Africa Gets Its Own Web Address (bbc.com)
Africa now has the unique web address .africa, equivalent to the more familiar .com, following its official launch by the African Union. From a report on BBC: AU commission chairperson Nkosazana Dlamini Zuma hailed its creation as the moment when Africa "got [its] own digital identity." The AU says the .africa domain name will "bring the continent together as an internet community." Addresses can now reflect a company's interest in the whole of Africa. For example, a mobile phone company could create mobile.africa to show its Africa-wide presence, or a travel company could set up travel.africa.
Equivalent to .com? What, we can't say TLD here? Slashdot: catering to the LCD :(
Time to register imisstherainsdownin.africa
I wish them luck, but I'm not sure it makes a lot of sense to be creating yet another top-level domain.
For example, a mobile phone company could create mobile.africa to show its Africa-wide presence, or a travel company could set up travel.africa.

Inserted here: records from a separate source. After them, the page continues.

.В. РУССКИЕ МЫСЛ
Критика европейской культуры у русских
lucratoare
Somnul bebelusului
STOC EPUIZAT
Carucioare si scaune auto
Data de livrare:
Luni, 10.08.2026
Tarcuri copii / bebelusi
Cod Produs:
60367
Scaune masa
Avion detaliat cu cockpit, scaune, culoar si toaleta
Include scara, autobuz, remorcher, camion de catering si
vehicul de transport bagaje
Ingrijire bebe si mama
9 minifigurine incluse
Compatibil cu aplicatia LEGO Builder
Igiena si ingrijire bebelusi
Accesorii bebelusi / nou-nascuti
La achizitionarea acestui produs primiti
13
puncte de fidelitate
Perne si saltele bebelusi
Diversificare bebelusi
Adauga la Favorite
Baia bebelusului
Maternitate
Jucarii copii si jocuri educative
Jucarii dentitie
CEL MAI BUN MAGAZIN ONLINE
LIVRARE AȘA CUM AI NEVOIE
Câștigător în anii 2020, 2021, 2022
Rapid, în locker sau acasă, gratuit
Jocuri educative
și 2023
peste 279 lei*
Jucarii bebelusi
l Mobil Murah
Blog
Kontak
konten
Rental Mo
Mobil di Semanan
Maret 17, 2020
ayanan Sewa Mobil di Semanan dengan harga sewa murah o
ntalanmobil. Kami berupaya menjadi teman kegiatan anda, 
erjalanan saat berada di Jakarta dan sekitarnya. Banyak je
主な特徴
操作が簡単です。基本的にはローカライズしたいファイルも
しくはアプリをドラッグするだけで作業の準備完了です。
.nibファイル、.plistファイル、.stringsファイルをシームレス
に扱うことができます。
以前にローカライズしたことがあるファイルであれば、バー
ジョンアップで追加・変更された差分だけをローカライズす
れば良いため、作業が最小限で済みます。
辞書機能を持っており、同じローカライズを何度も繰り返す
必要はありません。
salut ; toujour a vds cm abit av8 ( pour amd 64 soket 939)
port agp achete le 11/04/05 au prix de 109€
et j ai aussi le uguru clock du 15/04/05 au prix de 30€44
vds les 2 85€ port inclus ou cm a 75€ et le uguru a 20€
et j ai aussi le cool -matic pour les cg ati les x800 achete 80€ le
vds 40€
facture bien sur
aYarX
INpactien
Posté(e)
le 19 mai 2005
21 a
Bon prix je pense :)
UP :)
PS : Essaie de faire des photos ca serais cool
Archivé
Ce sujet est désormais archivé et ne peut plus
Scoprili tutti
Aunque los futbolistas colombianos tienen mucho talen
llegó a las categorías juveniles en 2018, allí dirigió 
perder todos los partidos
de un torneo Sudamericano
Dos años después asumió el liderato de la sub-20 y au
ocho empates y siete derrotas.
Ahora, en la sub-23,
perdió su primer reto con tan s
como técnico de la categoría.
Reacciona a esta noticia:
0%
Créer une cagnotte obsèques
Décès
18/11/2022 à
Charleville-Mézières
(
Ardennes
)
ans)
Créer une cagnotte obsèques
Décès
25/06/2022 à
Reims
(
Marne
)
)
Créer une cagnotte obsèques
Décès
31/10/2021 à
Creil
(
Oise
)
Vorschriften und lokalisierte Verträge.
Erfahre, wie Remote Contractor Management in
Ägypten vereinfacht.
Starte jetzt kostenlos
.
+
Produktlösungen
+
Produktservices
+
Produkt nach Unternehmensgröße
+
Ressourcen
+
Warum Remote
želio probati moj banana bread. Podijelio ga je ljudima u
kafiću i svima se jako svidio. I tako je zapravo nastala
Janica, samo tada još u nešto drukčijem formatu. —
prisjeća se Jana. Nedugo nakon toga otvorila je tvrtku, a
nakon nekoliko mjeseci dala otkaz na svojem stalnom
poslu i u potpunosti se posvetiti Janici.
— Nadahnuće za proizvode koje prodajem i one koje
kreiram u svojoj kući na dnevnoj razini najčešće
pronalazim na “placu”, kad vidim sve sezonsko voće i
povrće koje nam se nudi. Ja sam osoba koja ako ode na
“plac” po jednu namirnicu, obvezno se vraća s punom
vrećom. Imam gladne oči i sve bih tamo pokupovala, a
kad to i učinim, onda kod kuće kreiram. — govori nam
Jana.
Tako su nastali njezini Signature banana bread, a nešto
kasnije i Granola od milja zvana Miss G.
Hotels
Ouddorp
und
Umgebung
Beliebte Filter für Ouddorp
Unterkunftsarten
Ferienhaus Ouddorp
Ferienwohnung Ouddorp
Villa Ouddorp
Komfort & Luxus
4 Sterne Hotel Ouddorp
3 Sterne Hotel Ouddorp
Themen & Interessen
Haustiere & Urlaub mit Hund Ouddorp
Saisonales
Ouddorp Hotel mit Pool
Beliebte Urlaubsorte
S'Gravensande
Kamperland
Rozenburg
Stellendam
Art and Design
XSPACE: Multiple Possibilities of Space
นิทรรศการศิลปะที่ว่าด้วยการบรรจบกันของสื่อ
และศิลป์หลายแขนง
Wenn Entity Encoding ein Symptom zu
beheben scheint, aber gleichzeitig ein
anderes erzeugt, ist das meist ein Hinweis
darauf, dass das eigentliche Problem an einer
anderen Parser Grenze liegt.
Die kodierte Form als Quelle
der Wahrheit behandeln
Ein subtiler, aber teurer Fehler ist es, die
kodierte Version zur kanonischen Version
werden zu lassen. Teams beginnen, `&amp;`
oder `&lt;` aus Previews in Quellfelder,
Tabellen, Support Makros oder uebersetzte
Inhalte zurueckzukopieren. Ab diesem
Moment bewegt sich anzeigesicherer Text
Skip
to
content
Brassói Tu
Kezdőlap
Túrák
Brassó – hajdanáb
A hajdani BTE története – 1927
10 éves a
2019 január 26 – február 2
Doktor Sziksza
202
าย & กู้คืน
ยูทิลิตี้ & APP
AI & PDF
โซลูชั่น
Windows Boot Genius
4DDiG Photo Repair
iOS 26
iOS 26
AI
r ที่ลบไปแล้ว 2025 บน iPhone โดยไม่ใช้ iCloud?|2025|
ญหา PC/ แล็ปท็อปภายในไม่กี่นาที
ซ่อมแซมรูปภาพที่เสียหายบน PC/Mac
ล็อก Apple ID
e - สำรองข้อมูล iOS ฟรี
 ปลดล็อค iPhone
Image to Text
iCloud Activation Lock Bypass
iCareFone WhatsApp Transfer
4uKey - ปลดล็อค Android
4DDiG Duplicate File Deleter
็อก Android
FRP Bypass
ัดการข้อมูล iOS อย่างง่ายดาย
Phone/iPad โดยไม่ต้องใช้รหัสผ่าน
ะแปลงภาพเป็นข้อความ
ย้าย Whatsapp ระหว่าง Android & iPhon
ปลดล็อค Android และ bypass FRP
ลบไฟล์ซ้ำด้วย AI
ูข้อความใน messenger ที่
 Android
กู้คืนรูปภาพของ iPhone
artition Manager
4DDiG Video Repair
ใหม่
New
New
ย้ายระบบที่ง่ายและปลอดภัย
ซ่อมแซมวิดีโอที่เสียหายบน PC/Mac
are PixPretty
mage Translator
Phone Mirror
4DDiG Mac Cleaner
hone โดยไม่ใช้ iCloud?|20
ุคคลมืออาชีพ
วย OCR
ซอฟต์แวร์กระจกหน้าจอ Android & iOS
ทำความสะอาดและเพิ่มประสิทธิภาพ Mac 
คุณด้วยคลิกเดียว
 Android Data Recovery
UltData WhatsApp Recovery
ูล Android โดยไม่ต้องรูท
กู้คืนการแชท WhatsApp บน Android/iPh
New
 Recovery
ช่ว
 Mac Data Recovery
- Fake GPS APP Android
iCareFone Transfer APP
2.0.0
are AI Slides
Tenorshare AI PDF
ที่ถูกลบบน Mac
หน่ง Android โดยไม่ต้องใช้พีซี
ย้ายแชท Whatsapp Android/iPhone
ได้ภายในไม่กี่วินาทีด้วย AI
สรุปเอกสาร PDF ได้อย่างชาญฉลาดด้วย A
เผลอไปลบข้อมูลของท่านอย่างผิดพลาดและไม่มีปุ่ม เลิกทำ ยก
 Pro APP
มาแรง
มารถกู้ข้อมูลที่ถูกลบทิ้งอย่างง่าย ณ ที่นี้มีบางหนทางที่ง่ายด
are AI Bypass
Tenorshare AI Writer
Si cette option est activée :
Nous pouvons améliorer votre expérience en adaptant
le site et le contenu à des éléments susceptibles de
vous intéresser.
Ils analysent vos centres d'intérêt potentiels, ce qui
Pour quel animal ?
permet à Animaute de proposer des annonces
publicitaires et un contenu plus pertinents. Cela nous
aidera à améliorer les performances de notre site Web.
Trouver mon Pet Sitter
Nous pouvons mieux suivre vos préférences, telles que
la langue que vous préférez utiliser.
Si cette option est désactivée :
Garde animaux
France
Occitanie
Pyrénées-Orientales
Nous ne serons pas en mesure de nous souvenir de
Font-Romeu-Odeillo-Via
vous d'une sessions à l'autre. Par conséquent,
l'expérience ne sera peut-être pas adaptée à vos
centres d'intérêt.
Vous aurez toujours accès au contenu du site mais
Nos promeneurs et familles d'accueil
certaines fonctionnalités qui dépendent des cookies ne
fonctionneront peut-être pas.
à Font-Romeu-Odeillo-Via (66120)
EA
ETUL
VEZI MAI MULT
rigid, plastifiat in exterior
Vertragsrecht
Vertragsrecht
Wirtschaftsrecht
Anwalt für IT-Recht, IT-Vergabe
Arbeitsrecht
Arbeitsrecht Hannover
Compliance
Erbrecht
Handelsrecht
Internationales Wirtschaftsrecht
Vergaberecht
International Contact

So they'll sell off a few hundred generic words to speculators, but I predict few others will be buying in. Many of the new gTLDs created over the past couple of years are either shutting down, or jacking up domain prices into the multi-hundred dollar per year range just to stay in operation. Keeping a TLD alive isn't cheap, and it turns out there's not much demand for all of this namespace after all. When you can't amortize your TLD's infrastructure cost across millions of customers, you wind up having to price each domain so high that nobody's going to buy one.
"If there was a gay Afro-Puertorican Linux distribution, I'd give it a try" ~lucm
That would be I *bless* the rains down in Africa.
Africa didn't get its own web address. Some company registered the Africa Top Level Domain (TLD). This company has total control over the TLD and likely has no relationship to the continent or any of the countries in it. In all likelyhood the registrant for the TLD is a European or American company hoping to make big bucks charging people to use the TLD. In 10 years 99.999999999% of the domains on this TLD will not even involve an African company or individual.